И он без устали тормошил их: «Димка, какой расход керосина?… Невьяныч, дай-ка еще раз глянуть на «метео»… Сударь! Что у тебя там с обледенением? Не началось?…»
— Осипыч, — нажал он на кнопку переговорного устройства — обернуться не мог, взгляд сосредоточен на приборах. — Осипыч, тут ведь где-то у нефтяников есть зимние полосы — грузовые «антоны» сюда, к геологам, летают. Может, еще не растаяли полосы?
Штурман ответил тоже по переговорному устройству.
— А кто тебя там ждет? И ты ведь не буровые станки везешь, а людей.
— Это ты верно заметил, Осипыч. Так что же, неужели так и будем на двух пилить аж до самой Тюмени? Что у них совести нет, в ЦДС: не могут найти аэродромы поближе?

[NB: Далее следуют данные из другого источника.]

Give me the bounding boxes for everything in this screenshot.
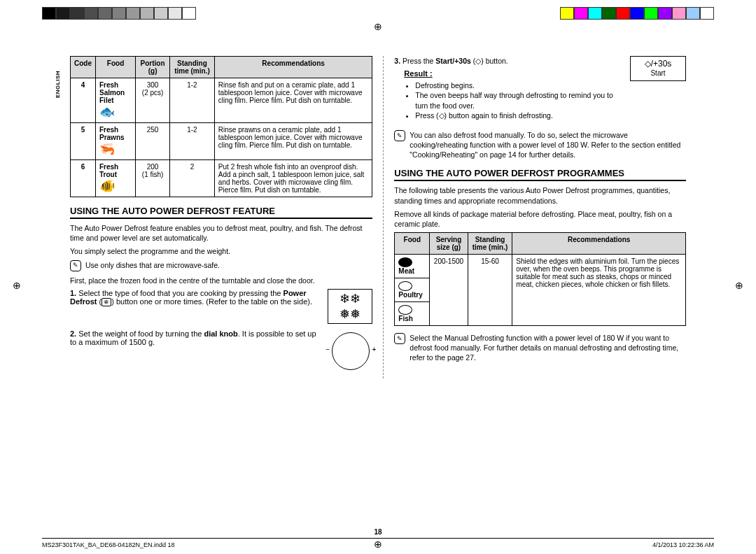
cooking-table: Code Food Portion (g) Standing time (min… [70,56,372,197]
step2-text-b: dial knob [204,329,237,338]
note-text: Select the Manual Defrosting function wi… [410,333,686,363]
note-icon: ✎ [70,260,81,271]
cell-portion: 300 [147,81,159,89]
color-calibration-bar-right [560,7,714,20]
food-icon: 🐠 [99,179,115,193]
footer-filename: MS23F301TAK_BA_DE68-04182N_EN.indd 18 [42,541,174,548]
language-label: ENGLISH [55,71,61,98]
prog-intro2: Remove all kinds of package material bef… [394,209,686,229]
footer-bar: MS23F301TAK_BA_DE68-04182N_EN.indd 18 4/… [42,538,714,548]
dial-knob-figure [329,329,372,373]
fish-icon [398,305,412,315]
food-poultry: Poultry [398,291,422,299]
note-text: Use only dishes that are microwave-safe. [85,260,220,271]
registration-mark-right: ⊕ [735,280,743,291]
cell-standing: 15-60 [468,255,512,326]
table-row: 5 Fresh Prawns🦐 250 1-2 Rinse prawns on … [71,123,372,160]
section-title-programmes: USING THE AUTO POWER DEFROST PROGRAMMES [394,168,686,181]
cell-food: Fresh Prawns [99,126,125,141]
cell-portion: 250 [136,123,170,160]
th-code: Code [71,57,96,78]
th-rec: Recommendations [512,233,686,255]
programmes-table: Food Serving size (g) Standing time (min… [394,232,686,326]
food-meat: Meat [398,267,414,275]
feature-intro2: You simply select the programme and the … [70,246,372,256]
feature-intro1: The Auto Power Defrost feature enables y… [70,223,372,243]
prog-intro1: The following table presents the various… [394,185,686,205]
result-label: Result : [404,69,432,78]
cell-code: 6 [81,163,85,171]
cell-rec: Rinse fish and put on a ceramic plate, a… [214,78,372,123]
note-manual-defrost-2: ✎ Select the Manual Defrosting function … [394,333,686,363]
left-column: Code Food Portion (g) Standing time (min… [70,56,372,378]
step3-text-c: button. [484,57,508,65]
power-defrost-button-figure: ❄❄❅❅ [328,289,372,324]
step-2: 2. Set the weight of food by turning the… [70,329,372,373]
note-microwave-safe: ✎ Use only dishes that are microwave-saf… [70,260,372,271]
list-item: The oven beeps half way through defrosti… [415,90,623,110]
pre-steps-text: First, place the frozen food in the cent… [70,276,372,285]
step1-text-a: Select the type of food that you are coo… [78,289,283,297]
table-row: 4 Fresh Salmon Filet🐟 300(2 pcs) 1-2 Rin… [71,78,372,123]
step-3: 3. Press the Start/+30s (◇) button. Resu… [394,56,686,125]
note-icon: ✎ [394,130,405,141]
food-icon: 🐟 [99,105,115,119]
cell-food: Fresh Trout [99,163,118,178]
result-list: Defrosting begins. The oven beeps half w… [404,80,623,120]
table-row: 6 Fresh Trout🐠 200(1 fish) 2 Put 2 fresh… [71,160,372,197]
cell-code: 4 [81,81,85,89]
th-rec: Recommendations [214,57,372,78]
registration-mark-left: ⊕ [13,280,21,291]
note-manual-defrost-1: ✎ You can also defrost food manually. To… [394,130,686,160]
section-title-feature: USING THE AUTO POWER DEFROST FEATURE [70,206,372,219]
page-content: Code Food Portion (g) Standing time (min… [0,0,756,406]
registration-mark-top: ⊕ [374,21,382,32]
right-column: 3. Press the Start/+30s (◇) button. Resu… [383,56,686,378]
th-portion: Portion (g) [136,57,170,78]
cell-time: 2 [170,160,215,197]
start-30s-button-figure: ◇/+30sStart [630,56,686,81]
cell-portion-note: (2 pcs) [142,89,164,97]
table-row: Meat 200-1500 15-60 Shield the edges wit… [395,255,686,278]
th-food: Food [96,57,136,78]
meat-icon [398,257,412,267]
food-fish: Fish [398,315,413,322]
cell-rec: Put 2 fresh whole fish into an ovenproof… [214,160,372,197]
step3-text-a: Press the [402,57,435,65]
cell-portion-note: (1 fish) [142,171,164,178]
step-1: 1. Select the type of food that you are … [70,289,372,324]
footer-timestamp: 4/1/2013 10:22:36 AM [652,541,714,548]
step3-text-b: Start/+30s [435,57,471,65]
power-defrost-icon: ❄ [102,298,111,306]
th-time: Standing time (min.) [170,57,215,78]
step2-text-a: Set the weight of food by turning the [78,329,204,338]
cell-time: 1-2 [170,78,215,123]
cell-time: 1-2 [170,123,215,160]
cell-rec: Rinse prawns on a ceramic plate, add 1 t… [214,123,372,160]
cell-serving: 200-1500 [430,255,468,326]
cell-food: Fresh Salmon Filet [99,81,125,104]
note-icon: ✎ [394,333,405,344]
th-standing: Standing time (min.) [468,233,512,255]
list-item: Press (◇) button again to finish defrost… [415,111,623,120]
food-icon: 🦐 [99,142,115,156]
page-number: 18 [0,528,756,536]
th-serving: Serving size (g) [430,233,468,255]
note-text: You can also defrost food manually. To d… [410,130,686,160]
cell-portion: 200 [147,163,159,171]
color-calibration-bar-left [42,7,196,20]
step1-text-c: button one or more times. (Refer to the … [114,297,312,306]
th-food: Food [395,233,430,255]
cell-rec: Shield the edges with aluminium foil. Tu… [512,255,686,326]
cell-code: 5 [81,126,85,134]
list-item: Defrosting begins. [415,80,623,90]
poultry-icon [398,281,412,291]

— А что с них толку, с ближних? — ответил, помолчав, штурман. — Угробиться можно и во Внукове — были бы подходящие условия. А на ближние сейчас эти условия как раз и есть.
— Тоже верно, Осипыч. Только вот держусь я за штурвал и чую, как у Никиты поджилки трясутся: не долетим ведь до Тюмени!
— Устал, командир, — признался Никита. — Однажды, мальчишкой еще, бегал я по крыше дома, дом у отца свой, высокий. Вот и сорвался. Загремел вниз. Успел только ухватиться за водосточный желоб. Завис, одним словом, между небом я землей. Надо орать во все горло, на весь мир орать, чтоб сняли! А я гляну вниз — язык деревенеет.
— А ты за борт не смотри, — посоветовал Селезнев. — Ничего там хорошего — облака до самой земли.
— Да я при чем? — сказал Никита. — Потянуло…
— Ну и что? Загремел?
— Все, думаю, конец. Язык уж отнялся, и руки отнимутся. Но тут вижу — бочка. На углах домов под желобами бочки для дождевой воды ставят. А я как раз на этом самом желобе и завис — метрах в трех от угла. Ну, думаю, шалишь, не все еще потеряно. Руками я еще шевелю. И давай: раз-раз пальцами, а желоб-то наклонный, к бочке! Шевелю я это пальцами — жжет невыносимо, режет железо, а все же чувствую, что к бочке то меня сносит!
— Глиссанул[21], значит…
— Вот-вот! Совершил мягкую посадку…
— В бочку?
— В бочку.
— А руки?
— А что руки? Видел когда-нибудь разутого «туполева»? Занесет его, беднягу, на концевую[22] — от резины одни клочья. Вот так и у меня с руками. Ничего! Зажило, даже шрамов не осталось.
— Вот за это — молодец! — сказал Селезнев. — За бочку…
— Командир, в дверь стучат, — сказал Витковский.
— В дверь? Неужто пассажиры? Этого нам только не хватало! Где там Кирьяниха? — Он двинул переключатель абонентского щитка на связь с проводником, дождался «Да!» и крикнул: — Мать! Кто к нам ломится?
Телефонную трубку взяла Таня.
— Это Людмила Николаевна к вам пошла — воду понесла.
— А-а… — сказал командир. — А как там в салонах, тихо?